In the records below, how many lines hold the word "gare"? Give only the number.
*** Opening of DATA FOR ANALYSIS ***
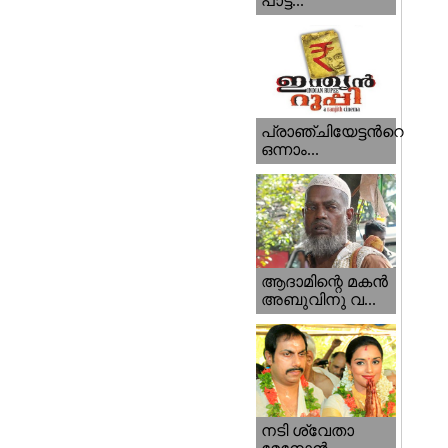
പാട്ട...
പ്രാഞ്ചിയേട്ടന്‍റെ
ഒന്നാം...
ആദാമിന്റെ മകന്‍
അബുവിനു വ...
നടി ശ്വേതാ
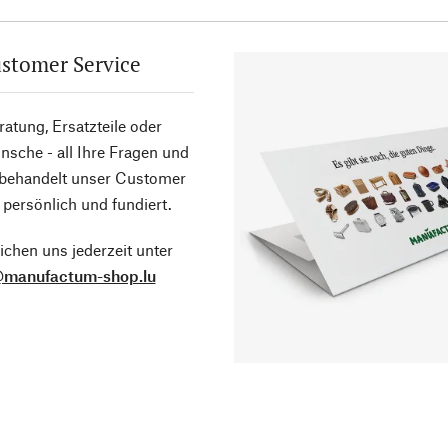
stomer Service
atung, Ersatzteile oder
sche - all Ihre Fragen und
 behandelt unser Customer
 persönlich und fundiert.
ichen uns jederzeit unter
@manufactum-shop.lu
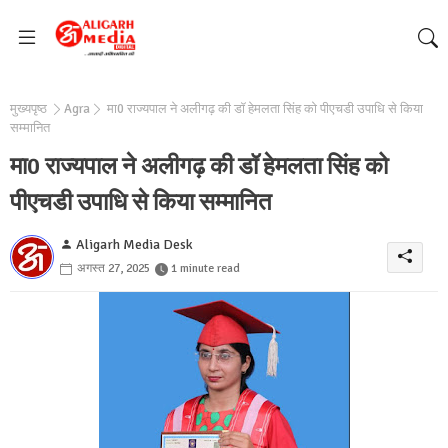
मुख्यपृष्ठ
Agra
मा0 राज्यपाल ने अलीगढ़ की डॉ हेमलता सिंह को पीएचडी उपाधि से किया
सम्मानित
मा0 राज्यपाल ने अलीगढ़ की डॉ हेमलता सिंह को
पीएचडी उपाधि से किया सम्मानित
Aligarh Media Desk
अगस्त 27, 2025
1 minute read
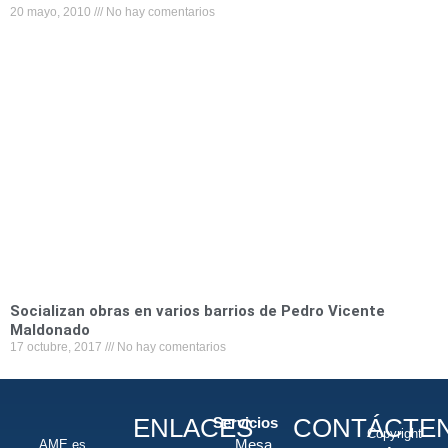
20 mayo, 2010
No hay comentarios
Socializan obras en varios barrios de Pedro Vicente
Maldonado
17 octubre, 2017
No hay comentarios
ENLACES
CONTÁCTE
Servicios
Copyright
Mesa
AME es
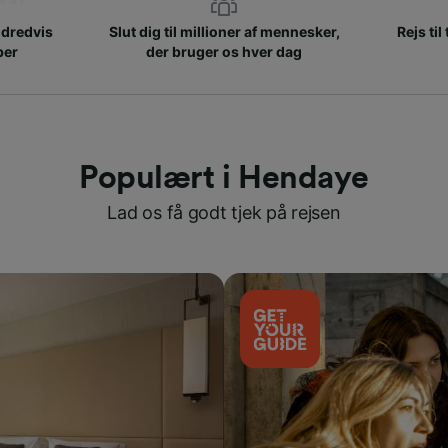
ndredvis
Slut dig til millioner af mennesker,
Rejs til
ber
der bruger os hver dag
Populært i Hendaye
Lad os få godt tjek på rejsen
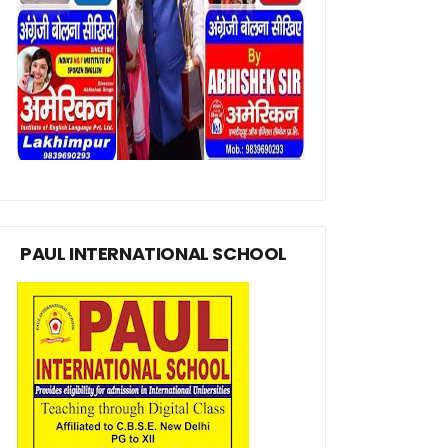
PAUL INTERNATIONAL SCHOOL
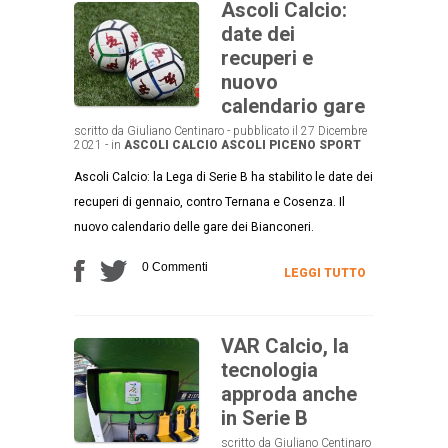
Ascoli Calcio:
date dei
recuperi e
nuovo
calendario gare
scritto da Giuliano Centinaro - pubblicato il 27 Dicembre
2021 - in
ASCOLI CALCIO
ASCOLI PICENO
SPORT
Ascoli Calcio: la Lega di Serie B ha stabilito le date dei
recuperi di gennaio, contro Ternana e Cosenza. Il
nuovo calendario delle gare dei Bianconeri.
0 Commenti
LEGGI TUTTO
VAR Calcio, la
tecnologia
approda anche
in Serie B
scritto da Giuliano Centinaro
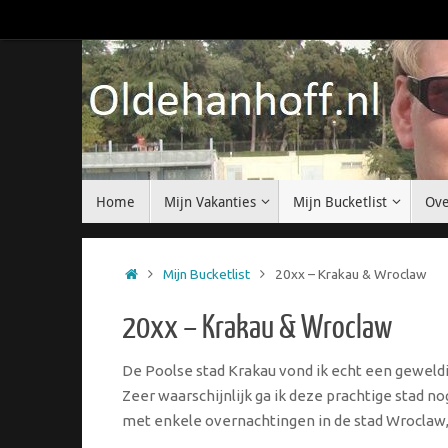
Ga
naar
de
inhoud
Ga
Home
Mijn Vakanties
Mijn Bucketlist
Ove
naar
de
inhoud
Home
Mijn Bucketlist
20xx – Krakau & Wroclaw
20xx – Krakau & Wroclaw
De Poolse stad Krakau vond ik echt een geweld
Zeer waarschijnlijk ga ik deze prachtige stad 
met enkele overnachtingen in de stad Wroclaw,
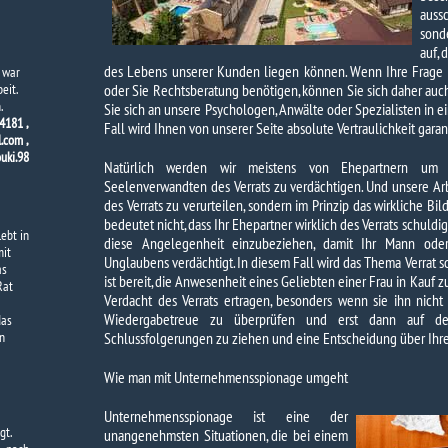
auss
sond
auf, 
des Lebens unserer Kunden liegen können. Wenn Ihre Frage s
 war
eit.
oder Sie Rechtsberatung benötigen, können Sie sich daher auc
.
Sie sich an unsere Psychologen, Anwälte oder Spezialisten in
4181 ,
Fall wird Ihnen von unserer Seite absolute Vertraulichkeit garant
.com ,
uki.98
Natürlich werden wir meistens von Ehepartnern um H
Seelenverwandten des Verrats zu verdächtigen. Und unsere Arbe
des Verrats zu verurteilen, sondern im Prinzip das wirkliche B
bedeutet nicht, dass Ihr Ehepartner wirklich des Verrats schuldig 
lebt in
diese Angelegenheit einzubeziehen, damit Ihr Mann oder
mit
Unglaubens verdächtigt. In diesem Fall wird das Thema Verrat so
as
ist bereit, die Anwesenheit eines Geliebten einer Frau in Kauf 
Rat
Verdacht des Verrats ertragen, besonders wenn sie ihn nicht 
Wiedergabetreue zu überprüfen und erst dann auf de
das
n
Schlussfolgerungen zu ziehen und eine Entscheidung über Ihre
Wie man mit Unternehmensspionage umgeht
Unternehmensspionage ist eine der
gt.
unangenehmsten Situationen, die bei einem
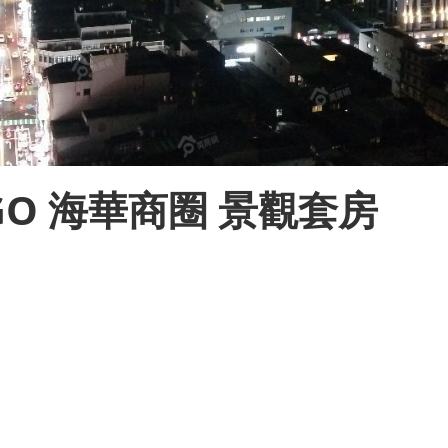
OGO 海華商圈 景觀套房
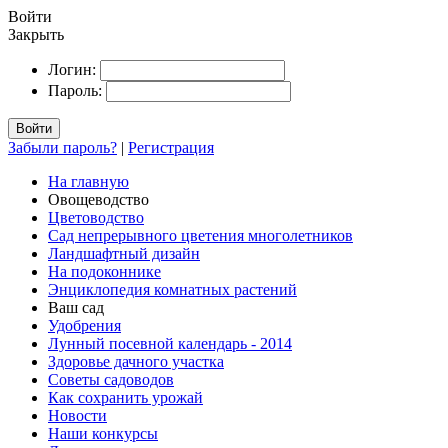
Войти
Закрыть
Логин:
Пароль:
Войти
Забыли пароль?
|
Регистрация
На главную
Овощеводство
Цветоводство
Сад непрерывного цветения многолетников
Ландшафтный дизайн
На подоконнике
Энциклопедия комнатных растений
Ваш сад
Удобрения
Лунный посевной календарь - 2014
Здоровье дачного участка
Советы садоводов
Как сохранить урожай
Новости
Наши конкурсы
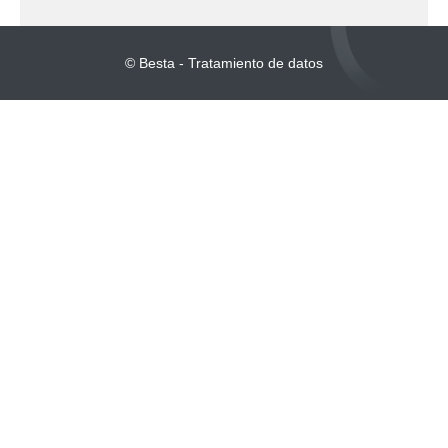
© Besta - Tratamiento de datos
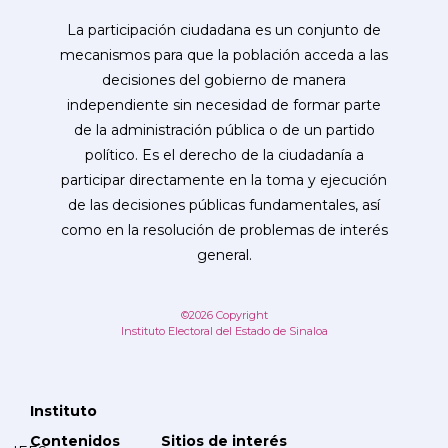
La participación ciudadana es un conjunto de
mecanismos para que la población acceda a las
decisiones del gobierno de manera
independiente sin necesidad de formar parte
de la administración pública o de un partido
político. Es el derecho de la ciudadanía a
participar directamente en la toma y ejecución
de las decisiones públicas fundamentales, así
como en la resolución de problemas de interés
general.
©2026 Copyright
Instituto Electoral del Estado de Sinaloa
Instituto
Contenidos
Sitios de interés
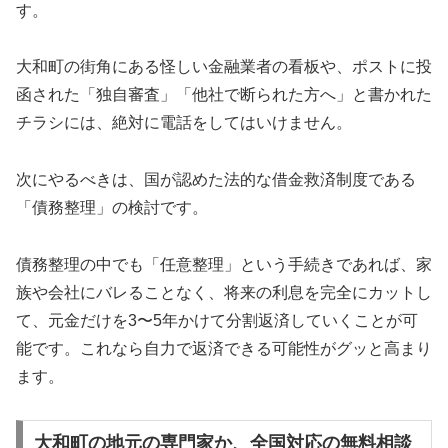
す。
大和町の街角にある怪しい金融業者の看板や、ポストに投
函された「独自審査」「他社で断られた方へ」と書かれた
チラシには、絶対に電話をしてはいけません。
次にやるべきは、国が認めた法的な借金救済制度である
「債務整理」の検討です。
債務整理の中でも「任意整理」という手続きであれば、家
族や会社にバレることなく、将来の利息を完全にカットし
て、元金だけを3〜5年かけて分割返済していくことが可
能です。これなら自力で返済できる可能性がグッと高まり
ます。
大和町の地元の専門家か、全国対応の無料相談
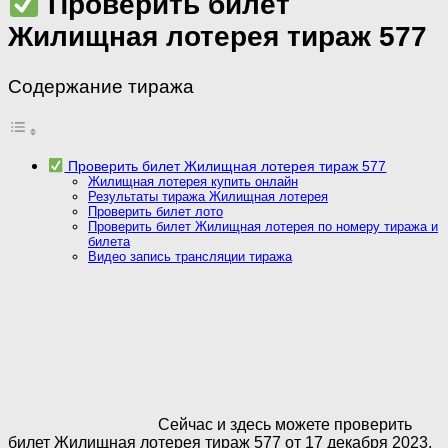
Проверить билет
Жилищная лотерея тираж 577
Содержание тиража
Проверить билет Жилищная лотерея тираж 577
Жилищная лотерея купить онлайн
Результаты тиража Жилищная лотерея
Проверить билет лото
Проверить билет Жилищная лотерея по номеру тиража и
билета
Видео запись трансляции тиража
Сейчас и здесь можете проверить
билет Жилищная лотерея тираж 577 от 17 декабря 2023.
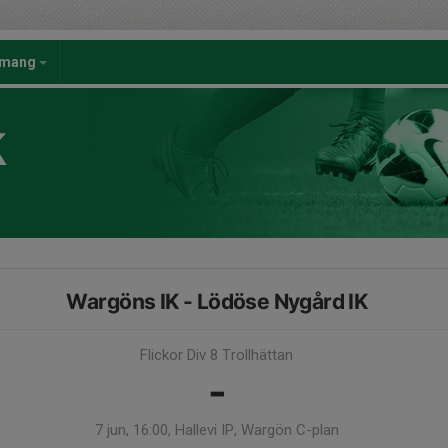
emang
K
Wargöns IK - Lödöse Nygård IK
Flickor Div 8 Trollhättan
-
7 jun, 16:00, Hallevi IP, Wargön C-plan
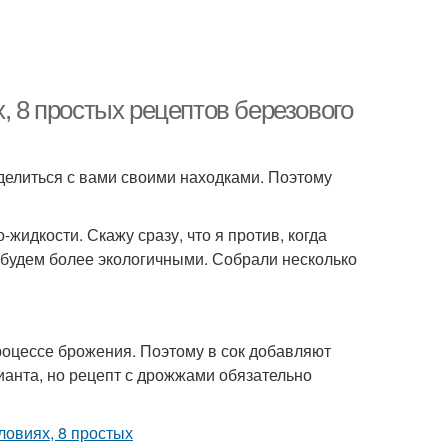
, 8 простых рецептов березового
делиться с вами своими находками. Поэтому
-жидкости. Скажу сразу, что я против, когда
е будем более экологичными. Собрали несколько
процессе брожения. Поэтому в сок добавляют
анта, но рецепт с дрожжами обязательно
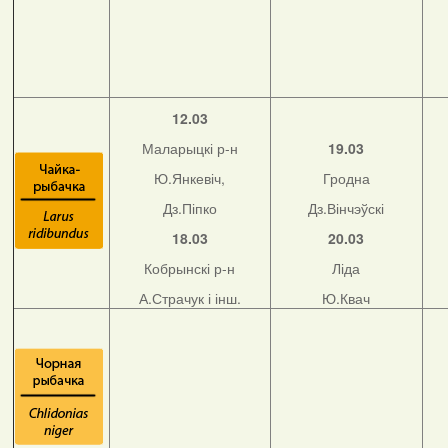
12.03
Маларыцкі р-н
19.03
Ю.Янкевіч,
Гродна
Дз.Піпко
Дз.Вінчэўскі
18.03
20.03
Кобрынскі р-н
Ліда
А.Страчук і інш.
Ю.Квач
*** Close of DATA FOR ANALYSIS ***
● **SOLUTION TO THIS EXERCISE**: 2